Château
Château de la Groulais
Loire-Atlantique, Pays de la Loire
À propos de ce lieu
En 1890, lors de fouilles dans la cour du château de la Groulais, les archéologues ouvrent une ancienne fosse d'aisances. Ils en retirent un coffre contenant trois mille quatre-vingt-onze pièces d'argent, trente kilos de métal. Quelqu'un avait dissimulé là son trésor en 1591, au moment du siège du château par les troupes espagnoles, et n'était jamais revenu le chercher. Le coffre avait attendu trois siècles au fond des latrines.
La forteresse de Blain, dite château de la Groulais, se dresse au bord de l'Isac depuis 1104. C'est le duc de Bretagne Alain IV Fergent qui en ordonne la construction, sur la frontière méridionale du duché, face aux provinces d'Anjou et de Poitou. La logique défensive est simple : qui tient Blain tient le passage entre Nantes et l'intérieur de la Bretagne. Six châteaux forment cette ligne, Vitré, Fougères, Châteaubriant, Ancenis, Clisson et Blain. Le château passe en 1225 à la famille de Clisson, puis en 1407 à la maison de Rohan par le mariage de Béatrix de Clisson avec Alain VIII de Rohan. La forteresse devient l'une des trois grandes résidences des ducs de Rohan, aux côtés de Josselin et Pontivy.

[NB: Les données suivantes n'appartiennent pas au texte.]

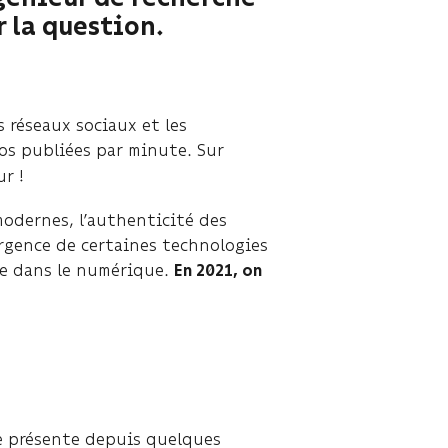
r la question.
 réseaux sociaux et les
os publiées par minute. Sur
r !
odernes, l’authenticité des
ergence de certaines technologies
ce dans le numérique.
En 2021, on
e présente depuis quelques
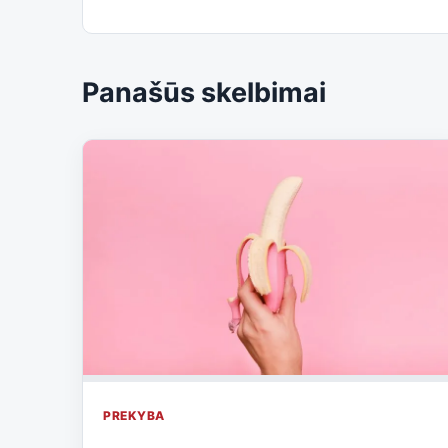
Panašūs skelbimai
PREKYBA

Au XVIe siècle, les Rohan sont protestants. Blain devient un refuge pour les huguenots du comté de Nantes fuyant les persécutions. Le château dépasse alors en puissance et en luxe le château de Nantes lui-même, Jean II de Rohan bâtit deux tours d'artillerie, transforme une partie des douves en jardins, élève une orangerie, fait construire un portail armorié qui tient encore. En 1591, les troupes du duc de Mercœur, appuyées par des soldats espagnols du capitaine Juan d'Aguila, assiègent la forteresse protestante. Le château est incendié. Quelqu'un, avant de fuir, a le temps d'enterrer son argent.

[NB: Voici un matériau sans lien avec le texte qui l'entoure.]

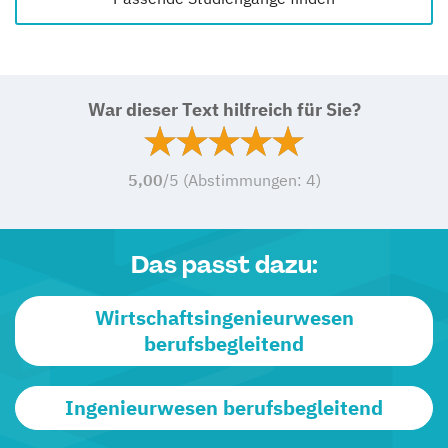
War dieser Text hilfreich für Sie?
5,00
/5 (Abstimmungen:
4
)
Das passt dazu:
Wirtschaftsingenieurwesen
berufsbegleitend
Ingenieurwesen berufsbegleitend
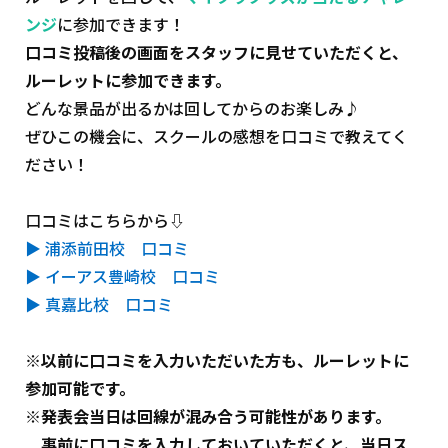
ンジ
に参加できます！
口コミ投稿後の画面をスタッフに見せていただくと、
ルーレットに参加できます。
どんな景品が出るかは回してからのお楽しみ♪
ぜひこの機会に、スクールの感想を口コミで教えてく
ださい！
口コミはこちらから⇩
▶︎ 浦添前田校 口コミ
▶︎ イーアス豊崎校 口コミ
▶︎ 真嘉比校 口コミ
※
以前に口コミを入力いただいた方も、ルーレットに
参加可能です。
※
発表会当日は回線が混み合う可能性があります。
事前に口コミを入力しておいていただくと、当日ス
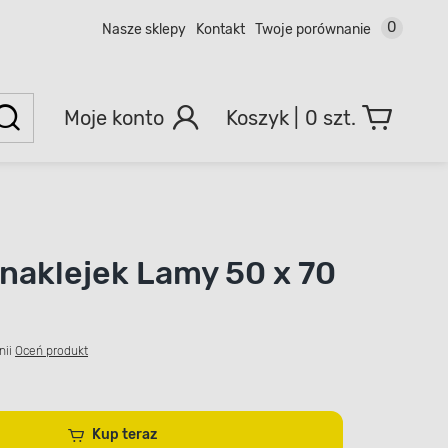
0
Nasze sklepy
Kontakt
Twoje porównanie
Moje konto
0 szt.
naklejek Lamy 50 x 70
nii
Oceń produkt
Kup teraz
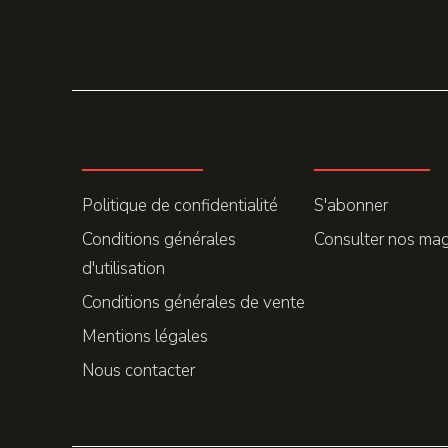
LA REDACTION
ABONNEMENT
Politique de confidentialité
S'abonner
Conditions générales
Consulter nos ma
d'utilisation
Conditions générales de vente
Mentions légales
Nous contacter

En 1628, nouveau désastre. Henri II de Rohan a soutenu les huguenots contre Louis XIII. Richelieu ordonne le démantèlement. Les murs sont en partie abattus. Le château perd ses tours, son flanc ouest, une part de son enceinte. Il ne retrouvera jamais sa silhouette d'origine.
La Révolution achève le travail : pillage, incendie, dispersion des archives. Puis vient la période des propriétaires inattendus. En 1918, le château est acheté par Marie Bonaparte, psychanalyste, arrière-petite-nièce de Napoléon, future princesse de Grèce, élève et amie intime de Freud. Elle l'acquiert pour une raison précise : son amant, Aristide Briand, onze fois président du Conseil, avait vécu dans ce château pendant son enfance, alors que sa mère y était lingère. Marie Bonaparte fait restaurer les logis pour pouvoir y recevoir. Elle conserve le domaine jusqu'en 1950.
Après elle, l'État, la commune, et les fouilles qui continuent à livrer leurs secrets.
Le trésor de la fosse d'aisances, lui, n'est plus localisé.